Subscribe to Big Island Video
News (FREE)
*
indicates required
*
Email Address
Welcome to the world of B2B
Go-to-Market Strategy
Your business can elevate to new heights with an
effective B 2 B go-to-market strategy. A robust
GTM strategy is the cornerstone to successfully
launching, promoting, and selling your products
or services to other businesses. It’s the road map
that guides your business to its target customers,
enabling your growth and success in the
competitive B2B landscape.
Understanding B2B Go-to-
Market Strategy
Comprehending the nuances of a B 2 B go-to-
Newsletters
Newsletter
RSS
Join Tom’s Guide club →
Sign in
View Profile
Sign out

____________________

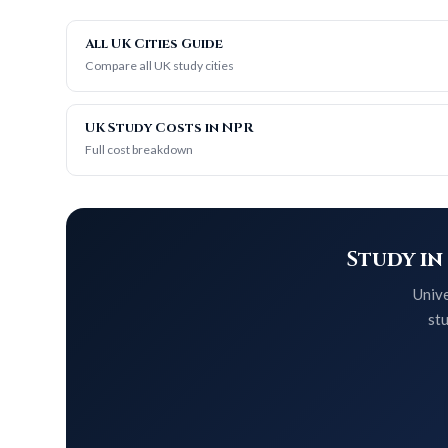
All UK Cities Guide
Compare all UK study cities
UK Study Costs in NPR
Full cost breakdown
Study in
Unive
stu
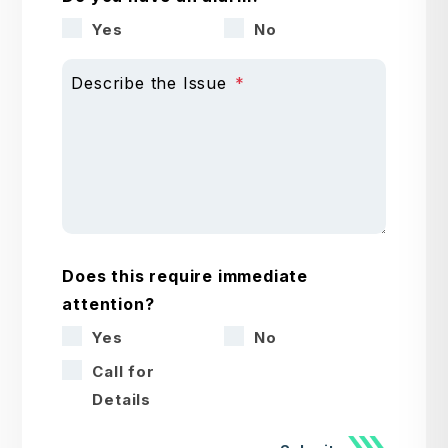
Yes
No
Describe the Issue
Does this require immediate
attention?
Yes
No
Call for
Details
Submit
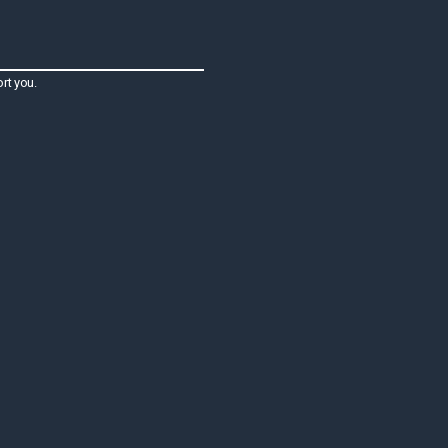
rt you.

____________________

WHAT YOU NEED TO DO —
As listed above, the lines from the line with "indicates required" to the line with "enabling your growth and success in the" are to be echoed exactly, with both ends included and nothing added.

EXERCISE SOLUTION —
indicates required
*
Email Address
Welcome to the world of B2B
Go-to-Market Strategy
Your business can elevate to new heights with an
effective B 2 B go-to-market strategy. A robust
GTM strategy is the cornerstone to successfully
launching, promoting, and selling your products
or services to other businesses. It’s the road map
that guides your business to its target customers,
enabling your growth and success in the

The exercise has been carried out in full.